College football is a beloved sport and a source of both entertainment and cultural nourishment for millions. Rightly so. Yet, a story like this needs to make the sport’s leaders, power brokers, fans, and journalists realize that all this enjoyment can and – moreover – SHOULD exist on a smaller scale with lower dollar levels and decreased amounts of emotionalism. Urban Meyer’s resignation must force football lifers and football fans to have some very important conversations during this holiday season. Families, whether inside or outside the gridiron beast - should sit down and talk about the level of importance football ought to have in a healthy society, a healthy family, and a balanced, integrated lifestyle.

2) Bobby Bowden and Urban Meyer will close their careers at Florida State and Florida on the same day. And Lane Kiffin won’t beat Urban Meyer next year. Who knew?

Michael Bradley

Once we get past the incredible surprise of Urban Meyer’s resignation from Florida, we can concentrate on what this means for a program that has clearly become the nation’s premier performer. One can only speculate at this point, but the recent article in Sports Illustrated about him described the problems Meyer has had with serious pain from what were considered benign brain events. If those have developed into something worse, then he must address them. If it’s something different, then we’ll learn about it. But, what’s next?
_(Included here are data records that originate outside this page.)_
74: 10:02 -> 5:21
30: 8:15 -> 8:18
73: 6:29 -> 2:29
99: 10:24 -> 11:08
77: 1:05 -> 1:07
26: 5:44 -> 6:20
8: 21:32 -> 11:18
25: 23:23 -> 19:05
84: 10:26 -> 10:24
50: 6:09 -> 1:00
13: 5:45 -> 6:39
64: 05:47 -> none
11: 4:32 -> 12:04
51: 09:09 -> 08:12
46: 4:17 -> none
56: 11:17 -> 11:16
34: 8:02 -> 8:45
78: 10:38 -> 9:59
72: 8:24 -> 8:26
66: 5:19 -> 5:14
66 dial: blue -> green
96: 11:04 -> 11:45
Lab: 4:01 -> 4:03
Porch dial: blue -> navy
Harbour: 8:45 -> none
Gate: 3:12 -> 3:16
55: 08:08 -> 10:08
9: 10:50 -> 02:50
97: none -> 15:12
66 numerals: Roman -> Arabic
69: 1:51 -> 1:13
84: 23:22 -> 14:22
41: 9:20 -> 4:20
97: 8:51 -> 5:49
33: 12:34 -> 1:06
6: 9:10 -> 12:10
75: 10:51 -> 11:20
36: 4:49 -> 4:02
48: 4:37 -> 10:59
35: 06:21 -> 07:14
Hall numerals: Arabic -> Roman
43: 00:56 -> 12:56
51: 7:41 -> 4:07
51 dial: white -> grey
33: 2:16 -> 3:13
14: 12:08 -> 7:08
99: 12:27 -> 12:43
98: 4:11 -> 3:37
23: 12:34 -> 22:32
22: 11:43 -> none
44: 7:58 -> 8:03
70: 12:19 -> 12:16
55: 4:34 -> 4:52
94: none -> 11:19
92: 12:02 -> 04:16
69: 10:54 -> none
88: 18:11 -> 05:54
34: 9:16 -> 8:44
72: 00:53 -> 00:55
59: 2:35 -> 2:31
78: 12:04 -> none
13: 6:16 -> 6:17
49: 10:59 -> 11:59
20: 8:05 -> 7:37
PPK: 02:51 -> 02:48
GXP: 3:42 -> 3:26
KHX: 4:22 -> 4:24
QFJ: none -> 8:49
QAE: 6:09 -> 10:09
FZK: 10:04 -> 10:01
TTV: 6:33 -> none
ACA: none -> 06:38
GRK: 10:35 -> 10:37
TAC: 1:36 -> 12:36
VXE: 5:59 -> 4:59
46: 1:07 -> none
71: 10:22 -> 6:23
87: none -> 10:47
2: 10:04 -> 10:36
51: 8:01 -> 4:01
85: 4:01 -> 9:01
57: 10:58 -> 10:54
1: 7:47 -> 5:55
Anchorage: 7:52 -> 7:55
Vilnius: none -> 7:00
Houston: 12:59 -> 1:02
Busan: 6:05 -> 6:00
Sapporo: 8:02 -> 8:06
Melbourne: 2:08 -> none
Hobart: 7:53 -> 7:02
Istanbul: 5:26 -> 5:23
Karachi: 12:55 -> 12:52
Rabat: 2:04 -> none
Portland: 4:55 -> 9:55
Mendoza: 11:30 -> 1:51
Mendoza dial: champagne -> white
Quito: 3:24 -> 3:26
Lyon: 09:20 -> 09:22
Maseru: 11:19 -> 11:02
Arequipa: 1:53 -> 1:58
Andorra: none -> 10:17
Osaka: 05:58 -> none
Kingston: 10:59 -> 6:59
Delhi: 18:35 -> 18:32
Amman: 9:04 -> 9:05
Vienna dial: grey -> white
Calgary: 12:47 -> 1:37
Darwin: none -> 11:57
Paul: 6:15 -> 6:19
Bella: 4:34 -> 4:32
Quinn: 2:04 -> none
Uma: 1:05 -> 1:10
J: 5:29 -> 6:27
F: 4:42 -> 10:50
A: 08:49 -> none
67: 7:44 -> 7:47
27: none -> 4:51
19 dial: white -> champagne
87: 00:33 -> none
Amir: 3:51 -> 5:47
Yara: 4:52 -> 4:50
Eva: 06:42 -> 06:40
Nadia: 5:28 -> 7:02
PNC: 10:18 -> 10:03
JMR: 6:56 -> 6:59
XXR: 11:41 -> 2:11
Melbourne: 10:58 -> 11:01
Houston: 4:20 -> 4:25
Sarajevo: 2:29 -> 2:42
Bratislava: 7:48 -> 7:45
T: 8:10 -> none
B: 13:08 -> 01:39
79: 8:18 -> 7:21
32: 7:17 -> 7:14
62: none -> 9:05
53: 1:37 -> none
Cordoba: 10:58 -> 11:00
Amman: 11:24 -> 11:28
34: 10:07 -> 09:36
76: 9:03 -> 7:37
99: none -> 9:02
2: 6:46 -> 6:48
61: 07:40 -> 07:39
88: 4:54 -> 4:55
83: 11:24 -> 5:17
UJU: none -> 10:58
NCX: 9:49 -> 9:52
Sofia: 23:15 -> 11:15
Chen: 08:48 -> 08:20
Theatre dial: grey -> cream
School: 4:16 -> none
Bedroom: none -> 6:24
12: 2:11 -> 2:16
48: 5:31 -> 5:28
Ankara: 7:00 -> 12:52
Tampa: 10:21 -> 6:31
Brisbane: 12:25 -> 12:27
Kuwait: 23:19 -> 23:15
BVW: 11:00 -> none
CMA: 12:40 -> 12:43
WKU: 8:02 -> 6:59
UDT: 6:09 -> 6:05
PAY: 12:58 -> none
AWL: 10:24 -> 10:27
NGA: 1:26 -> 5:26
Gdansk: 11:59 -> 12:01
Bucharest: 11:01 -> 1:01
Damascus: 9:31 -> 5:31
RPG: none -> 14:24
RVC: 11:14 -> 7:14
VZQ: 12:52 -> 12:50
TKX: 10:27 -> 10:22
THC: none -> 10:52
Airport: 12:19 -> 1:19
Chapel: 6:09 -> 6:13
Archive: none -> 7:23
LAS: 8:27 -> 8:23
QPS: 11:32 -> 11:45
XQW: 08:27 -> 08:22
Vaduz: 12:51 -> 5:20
Whom can the Gators grab that will be able to keep things going? That’s tough to say. The job will certainly be heavily coveted by the top-shelf coaches out there, but whoever gets it will inherit the nation’s toughest set of expectations. Florida has won two of the last three national titles and came within one game of the big game this year. No matter how the search goes, the Gator community has to be worried, because Meyer has proven himself to be a big winner wherever he goes, and he has built the Gators into a juggernaut. There will be no shortage of suitors for the job, but it will be hard to find a mid-major star to take over, as the Gators did when they enlisted Meyer. It may be awfully tough to steal a big name away from another program. The departure will set a quiet coaching carousel into motion, 1,000 miles an hour and will have big repercussions. For now, what appeared to be a long period of prosperity ahead for Florida under Meyer is now in question, and the Gators had better hope AD Jeremy Foley can find someone capable of continuing the program’s winning ways.